**EXERCISE PROMPT:** Pull every line of the entries that has the word "comments".

**AVAILABLE RECORDS:**

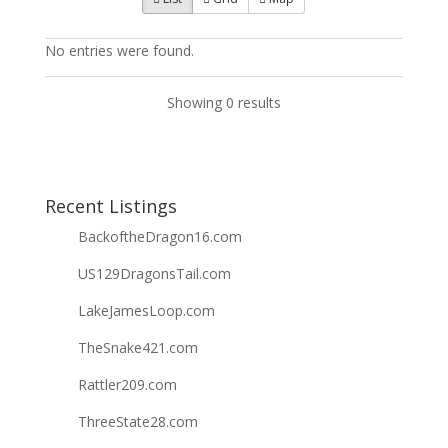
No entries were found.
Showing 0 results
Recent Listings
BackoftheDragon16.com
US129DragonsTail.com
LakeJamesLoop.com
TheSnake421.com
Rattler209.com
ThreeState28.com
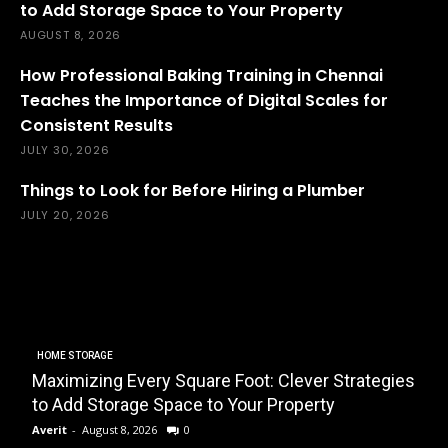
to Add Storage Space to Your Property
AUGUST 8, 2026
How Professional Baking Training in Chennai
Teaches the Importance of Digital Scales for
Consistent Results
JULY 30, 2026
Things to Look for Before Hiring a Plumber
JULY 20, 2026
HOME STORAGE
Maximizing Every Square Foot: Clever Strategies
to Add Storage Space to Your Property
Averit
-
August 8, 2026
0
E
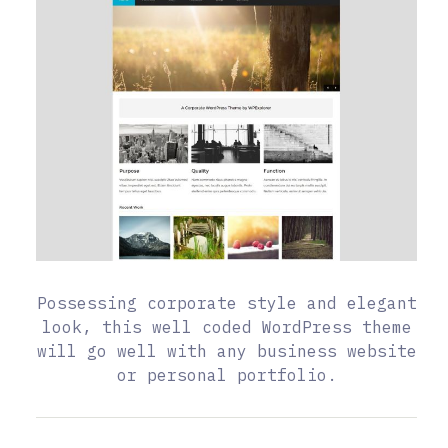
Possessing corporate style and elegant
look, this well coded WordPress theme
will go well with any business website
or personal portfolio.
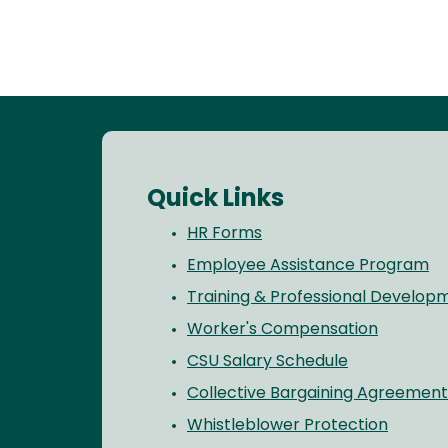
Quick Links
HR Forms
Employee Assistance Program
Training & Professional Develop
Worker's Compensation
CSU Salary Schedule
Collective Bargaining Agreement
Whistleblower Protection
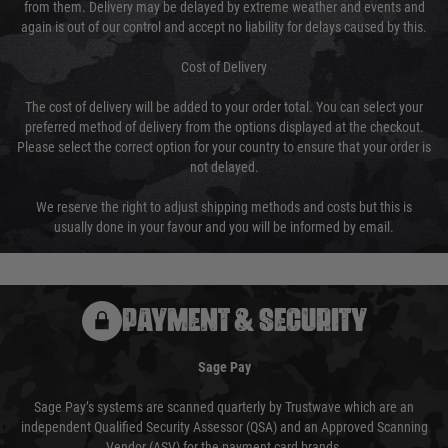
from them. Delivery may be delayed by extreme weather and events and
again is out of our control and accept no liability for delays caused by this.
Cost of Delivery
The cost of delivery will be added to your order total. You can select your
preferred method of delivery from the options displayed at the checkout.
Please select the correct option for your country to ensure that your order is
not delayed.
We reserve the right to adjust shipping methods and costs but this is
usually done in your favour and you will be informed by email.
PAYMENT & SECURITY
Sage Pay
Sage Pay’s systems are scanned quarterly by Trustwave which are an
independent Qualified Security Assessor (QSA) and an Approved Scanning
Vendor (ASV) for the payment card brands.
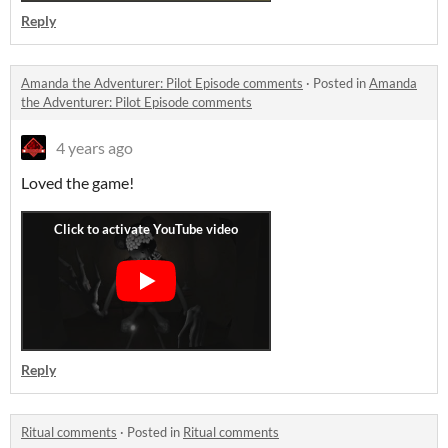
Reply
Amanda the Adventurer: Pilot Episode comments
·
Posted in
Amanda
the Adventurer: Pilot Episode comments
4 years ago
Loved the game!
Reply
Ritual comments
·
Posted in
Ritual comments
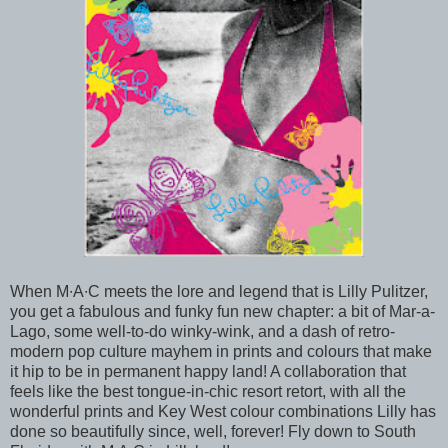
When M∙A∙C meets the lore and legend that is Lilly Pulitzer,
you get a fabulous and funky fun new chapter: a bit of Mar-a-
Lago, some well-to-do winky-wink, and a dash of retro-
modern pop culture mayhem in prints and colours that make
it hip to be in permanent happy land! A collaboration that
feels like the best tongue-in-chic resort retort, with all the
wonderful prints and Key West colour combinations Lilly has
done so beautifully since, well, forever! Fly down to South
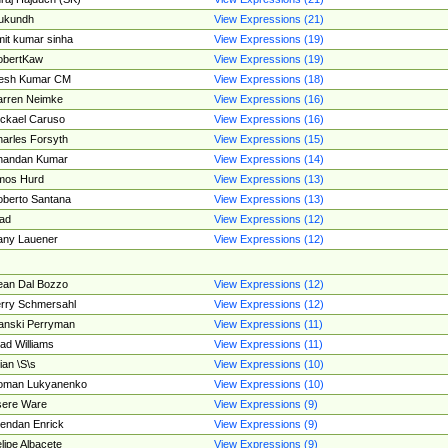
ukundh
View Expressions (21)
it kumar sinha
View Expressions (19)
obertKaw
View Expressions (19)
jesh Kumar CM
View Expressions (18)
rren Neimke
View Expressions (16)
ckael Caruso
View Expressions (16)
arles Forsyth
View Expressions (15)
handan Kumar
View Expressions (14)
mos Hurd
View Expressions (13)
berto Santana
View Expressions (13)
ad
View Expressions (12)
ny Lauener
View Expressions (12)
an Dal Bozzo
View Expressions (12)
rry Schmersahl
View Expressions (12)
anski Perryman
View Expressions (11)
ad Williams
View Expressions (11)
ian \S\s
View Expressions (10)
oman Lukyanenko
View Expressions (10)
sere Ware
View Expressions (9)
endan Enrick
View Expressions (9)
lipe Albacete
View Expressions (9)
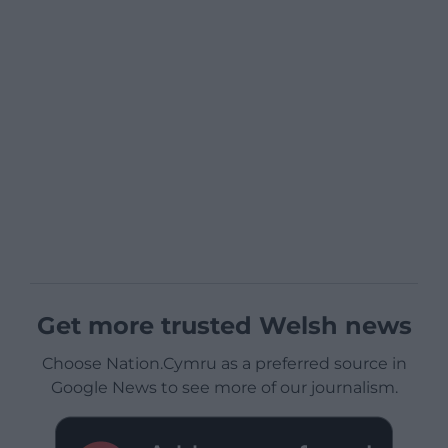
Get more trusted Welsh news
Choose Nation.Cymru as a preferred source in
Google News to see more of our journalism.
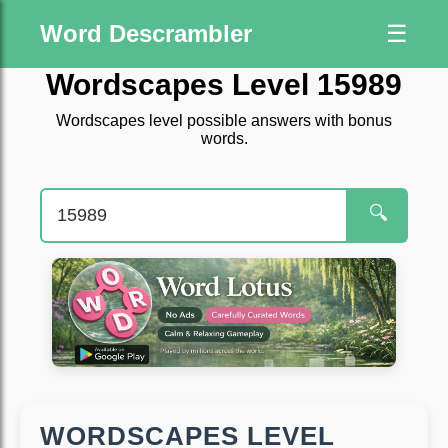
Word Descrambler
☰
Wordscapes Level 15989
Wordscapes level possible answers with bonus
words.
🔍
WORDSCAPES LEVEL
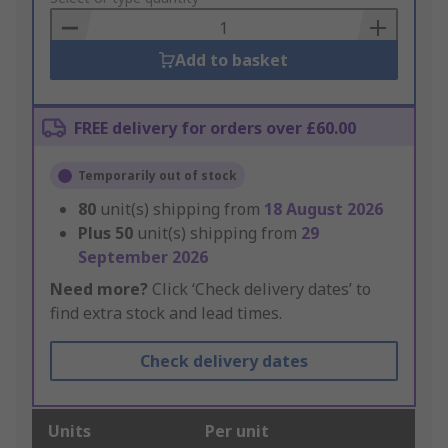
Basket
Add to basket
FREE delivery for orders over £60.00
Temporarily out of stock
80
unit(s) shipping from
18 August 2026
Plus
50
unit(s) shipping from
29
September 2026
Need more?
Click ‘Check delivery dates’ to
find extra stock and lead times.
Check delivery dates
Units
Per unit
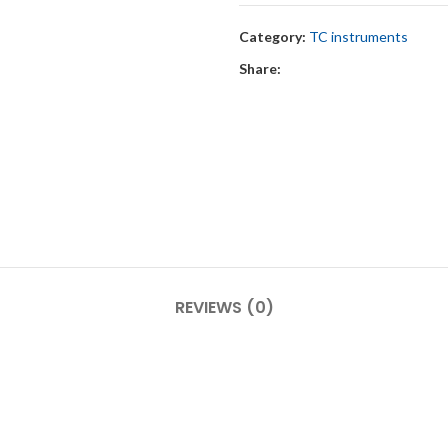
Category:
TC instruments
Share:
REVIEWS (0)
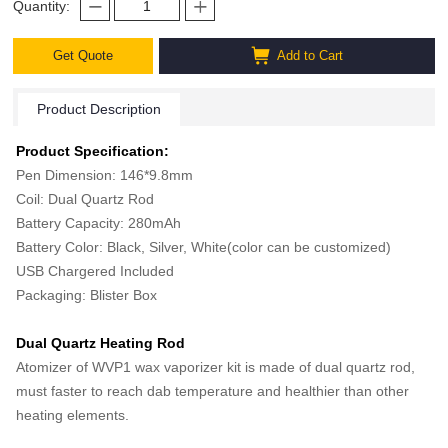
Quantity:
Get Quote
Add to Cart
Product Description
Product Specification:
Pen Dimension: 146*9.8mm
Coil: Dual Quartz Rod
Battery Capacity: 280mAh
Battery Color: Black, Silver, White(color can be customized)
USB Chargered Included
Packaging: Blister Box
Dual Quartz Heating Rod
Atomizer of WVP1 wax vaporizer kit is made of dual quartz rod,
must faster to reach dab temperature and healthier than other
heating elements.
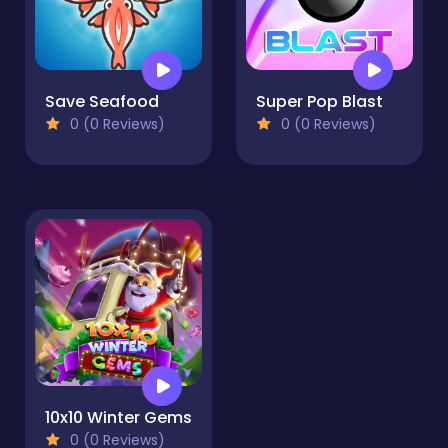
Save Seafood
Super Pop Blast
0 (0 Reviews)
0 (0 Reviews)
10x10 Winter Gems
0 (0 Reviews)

**RESPONSE TO THE EXERCISE:**
Amanda the Adventurer: Pilot Episode comments
the Adventurer: Pilot Episode comments
Ritual comments
Ritual comments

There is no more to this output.